Contact: graham.yvette@gmail.com
The following is a description of how to carry out significance tests for an increase in Pearson correlation of one metric (or QE system) over that of a baseline metric (or baseline QE system) and is described further in the following papers:
Yvette Graham & Timothy Baldwin. "Testing for Significance of Increased Correlation
with Human Judgment", EMNLP 2014.
Yvette Graham, Timothy Baldwin, Nitika Mathur. "Accurate Evaluation of
Segment-level Machine Translation Metrics", NAACL 2015.
Yvette Graham. "Improving Evaluation of Machine Translation Quality Estimation", ACL
2015.
-
"R Statistical Software". To install R on the command line:
> sudo apt-get install r-base
-
R's "psych" package. To install R's "psych" package, open your R console, by typing:
> R
If your institution uses a proxy server, you need to tell R about it BEFORE (important) installing any package, here's what to do: Type the following commmand into R, remembering to provide your actual credentials and proxy server details:
> Sys.setenv(http_proxy="http://myusername:mypasssord@myproxyserver.com:8080/")
Install the "psych" package
> install.packages("psych")
You'll be given an option of a CRAN site, when you have one selected, you might need to answer "y" to some questions. When "psych" is finished installing, type the following to quit R:
> quit("no")
To run a one-sided application of Williams Test to test the significance of the increase in correlation between r12 and r13 below, with sample size n, where
-
r12: Pearson correlation between human scores and metric A,
-
r13: Pearson correlation between human scores and metric B,
-
r23: Pearson correlation between metric A and metric B.

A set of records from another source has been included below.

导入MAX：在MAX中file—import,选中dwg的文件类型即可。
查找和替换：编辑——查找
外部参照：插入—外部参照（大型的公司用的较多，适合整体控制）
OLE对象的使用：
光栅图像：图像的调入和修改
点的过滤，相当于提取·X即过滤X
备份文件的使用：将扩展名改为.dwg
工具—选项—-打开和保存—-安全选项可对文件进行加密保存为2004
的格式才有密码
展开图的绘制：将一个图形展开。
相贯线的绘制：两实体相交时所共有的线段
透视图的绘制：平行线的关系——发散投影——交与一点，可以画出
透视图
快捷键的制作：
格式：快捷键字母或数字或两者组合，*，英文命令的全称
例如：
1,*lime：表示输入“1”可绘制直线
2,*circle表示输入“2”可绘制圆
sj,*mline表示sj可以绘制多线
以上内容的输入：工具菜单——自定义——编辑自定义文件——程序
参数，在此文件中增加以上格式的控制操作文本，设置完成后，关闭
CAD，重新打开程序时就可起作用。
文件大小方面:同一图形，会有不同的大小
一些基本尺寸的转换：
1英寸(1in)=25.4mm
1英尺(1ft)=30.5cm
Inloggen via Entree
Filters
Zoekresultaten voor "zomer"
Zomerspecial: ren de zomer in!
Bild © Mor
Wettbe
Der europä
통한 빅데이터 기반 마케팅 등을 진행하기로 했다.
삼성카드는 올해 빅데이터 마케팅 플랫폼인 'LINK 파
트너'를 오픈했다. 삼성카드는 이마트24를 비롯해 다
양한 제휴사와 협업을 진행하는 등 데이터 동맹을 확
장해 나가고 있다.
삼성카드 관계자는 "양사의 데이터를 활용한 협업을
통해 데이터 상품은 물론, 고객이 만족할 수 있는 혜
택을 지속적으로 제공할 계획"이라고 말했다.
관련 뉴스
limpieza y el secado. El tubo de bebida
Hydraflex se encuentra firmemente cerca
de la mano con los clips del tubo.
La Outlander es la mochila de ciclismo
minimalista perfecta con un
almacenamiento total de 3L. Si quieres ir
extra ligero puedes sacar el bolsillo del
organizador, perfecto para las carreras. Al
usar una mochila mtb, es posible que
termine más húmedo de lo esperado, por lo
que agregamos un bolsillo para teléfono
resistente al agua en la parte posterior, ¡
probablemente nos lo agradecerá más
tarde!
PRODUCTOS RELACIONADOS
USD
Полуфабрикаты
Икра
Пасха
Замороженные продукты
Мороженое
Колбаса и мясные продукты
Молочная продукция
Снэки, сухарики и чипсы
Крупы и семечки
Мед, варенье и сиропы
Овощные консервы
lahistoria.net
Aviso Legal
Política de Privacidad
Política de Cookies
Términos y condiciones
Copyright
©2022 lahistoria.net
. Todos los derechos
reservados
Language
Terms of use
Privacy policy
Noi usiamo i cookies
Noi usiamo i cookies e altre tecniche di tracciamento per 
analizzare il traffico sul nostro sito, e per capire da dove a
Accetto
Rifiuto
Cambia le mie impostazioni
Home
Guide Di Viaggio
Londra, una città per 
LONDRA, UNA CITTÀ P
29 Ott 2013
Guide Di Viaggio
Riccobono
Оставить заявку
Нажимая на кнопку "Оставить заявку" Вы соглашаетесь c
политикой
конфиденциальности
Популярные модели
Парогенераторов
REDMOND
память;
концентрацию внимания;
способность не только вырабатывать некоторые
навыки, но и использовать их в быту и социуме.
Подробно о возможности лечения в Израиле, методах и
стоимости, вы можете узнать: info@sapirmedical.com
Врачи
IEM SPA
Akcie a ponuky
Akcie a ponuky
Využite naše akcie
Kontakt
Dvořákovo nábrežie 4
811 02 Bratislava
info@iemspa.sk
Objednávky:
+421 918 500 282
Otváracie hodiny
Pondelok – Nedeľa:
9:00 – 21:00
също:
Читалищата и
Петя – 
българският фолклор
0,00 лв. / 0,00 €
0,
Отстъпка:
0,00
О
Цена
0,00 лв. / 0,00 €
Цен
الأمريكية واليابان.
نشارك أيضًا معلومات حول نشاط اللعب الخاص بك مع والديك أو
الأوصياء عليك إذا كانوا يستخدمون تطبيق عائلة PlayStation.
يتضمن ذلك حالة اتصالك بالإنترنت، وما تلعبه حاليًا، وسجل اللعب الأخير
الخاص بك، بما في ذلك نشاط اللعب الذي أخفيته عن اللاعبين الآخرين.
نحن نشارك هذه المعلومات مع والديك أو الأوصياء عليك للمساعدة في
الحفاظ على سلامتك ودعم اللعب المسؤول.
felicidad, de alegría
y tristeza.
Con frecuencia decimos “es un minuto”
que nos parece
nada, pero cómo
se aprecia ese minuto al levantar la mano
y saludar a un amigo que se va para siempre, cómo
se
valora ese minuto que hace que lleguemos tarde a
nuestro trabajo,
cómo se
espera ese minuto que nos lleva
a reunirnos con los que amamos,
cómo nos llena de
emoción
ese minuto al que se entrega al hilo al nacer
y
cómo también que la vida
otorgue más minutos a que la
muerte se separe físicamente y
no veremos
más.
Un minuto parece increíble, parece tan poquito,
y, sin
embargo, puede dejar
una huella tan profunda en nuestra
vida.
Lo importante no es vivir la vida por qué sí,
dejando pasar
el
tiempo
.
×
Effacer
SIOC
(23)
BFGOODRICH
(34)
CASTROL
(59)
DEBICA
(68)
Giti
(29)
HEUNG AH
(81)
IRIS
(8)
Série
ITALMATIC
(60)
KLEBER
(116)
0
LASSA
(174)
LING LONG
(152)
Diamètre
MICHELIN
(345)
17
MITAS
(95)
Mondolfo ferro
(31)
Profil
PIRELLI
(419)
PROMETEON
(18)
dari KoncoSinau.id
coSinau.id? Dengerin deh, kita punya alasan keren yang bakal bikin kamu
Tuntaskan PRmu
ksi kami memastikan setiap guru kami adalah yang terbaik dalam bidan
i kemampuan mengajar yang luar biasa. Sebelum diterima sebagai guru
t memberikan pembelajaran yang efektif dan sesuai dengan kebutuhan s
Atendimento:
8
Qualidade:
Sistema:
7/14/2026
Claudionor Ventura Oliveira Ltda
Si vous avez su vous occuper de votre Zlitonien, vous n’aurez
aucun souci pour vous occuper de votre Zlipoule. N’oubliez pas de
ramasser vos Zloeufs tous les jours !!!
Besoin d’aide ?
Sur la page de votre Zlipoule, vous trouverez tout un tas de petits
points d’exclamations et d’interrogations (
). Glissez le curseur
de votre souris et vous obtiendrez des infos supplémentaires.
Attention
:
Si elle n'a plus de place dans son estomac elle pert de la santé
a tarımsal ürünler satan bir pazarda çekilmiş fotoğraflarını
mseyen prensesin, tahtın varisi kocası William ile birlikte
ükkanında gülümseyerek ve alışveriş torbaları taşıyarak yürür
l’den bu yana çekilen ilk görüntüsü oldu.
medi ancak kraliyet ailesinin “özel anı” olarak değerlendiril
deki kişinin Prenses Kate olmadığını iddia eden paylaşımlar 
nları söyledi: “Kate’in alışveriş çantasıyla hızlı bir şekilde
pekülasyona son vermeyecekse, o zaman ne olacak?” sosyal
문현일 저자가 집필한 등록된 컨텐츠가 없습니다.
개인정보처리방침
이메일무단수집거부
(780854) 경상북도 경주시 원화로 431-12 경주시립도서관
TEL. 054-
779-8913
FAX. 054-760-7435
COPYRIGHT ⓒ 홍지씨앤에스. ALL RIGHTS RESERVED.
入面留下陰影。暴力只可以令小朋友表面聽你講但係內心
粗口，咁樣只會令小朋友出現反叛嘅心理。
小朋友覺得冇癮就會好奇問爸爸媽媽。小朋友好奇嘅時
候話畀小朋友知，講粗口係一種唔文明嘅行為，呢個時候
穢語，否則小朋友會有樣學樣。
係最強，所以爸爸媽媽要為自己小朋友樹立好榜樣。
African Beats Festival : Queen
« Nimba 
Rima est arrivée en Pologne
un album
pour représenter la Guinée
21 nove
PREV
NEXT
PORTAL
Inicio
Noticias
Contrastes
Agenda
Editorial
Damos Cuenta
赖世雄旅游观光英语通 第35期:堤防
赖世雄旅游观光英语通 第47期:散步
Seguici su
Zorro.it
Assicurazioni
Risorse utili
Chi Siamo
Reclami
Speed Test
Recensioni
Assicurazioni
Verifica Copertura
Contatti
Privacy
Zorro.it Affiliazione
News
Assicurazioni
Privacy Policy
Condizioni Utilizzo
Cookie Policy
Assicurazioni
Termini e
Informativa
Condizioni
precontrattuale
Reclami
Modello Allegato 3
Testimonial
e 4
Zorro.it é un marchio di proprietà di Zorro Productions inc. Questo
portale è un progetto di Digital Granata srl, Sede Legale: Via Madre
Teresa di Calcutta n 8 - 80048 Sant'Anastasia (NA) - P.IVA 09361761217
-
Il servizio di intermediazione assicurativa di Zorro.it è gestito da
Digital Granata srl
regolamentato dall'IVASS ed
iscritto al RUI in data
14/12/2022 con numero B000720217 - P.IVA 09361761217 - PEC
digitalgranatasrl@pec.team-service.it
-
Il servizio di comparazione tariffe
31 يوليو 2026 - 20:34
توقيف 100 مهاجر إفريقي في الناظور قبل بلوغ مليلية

R --no-save --args \<r12\> \<r13\> \<r23\> \<n\> < williams.R
This returns the p-value for the test that r12 is greater than r13.
For example, Williams test with the following:
R --no-save --args 0.65 0.55 0.3 50 < williams.R
Will produce the following output:
Williams Test for Increase in Correlation
r12 correlation( human, metric_a ) : 0.65
r13 correlation( human, metric_b ) : 0.55
r23 correlation( metric_a, metric_b) : 0.3
Sample size: 50
P-value: 0.209243482964009
Since p > 0.05, the increase in correlation is not significant.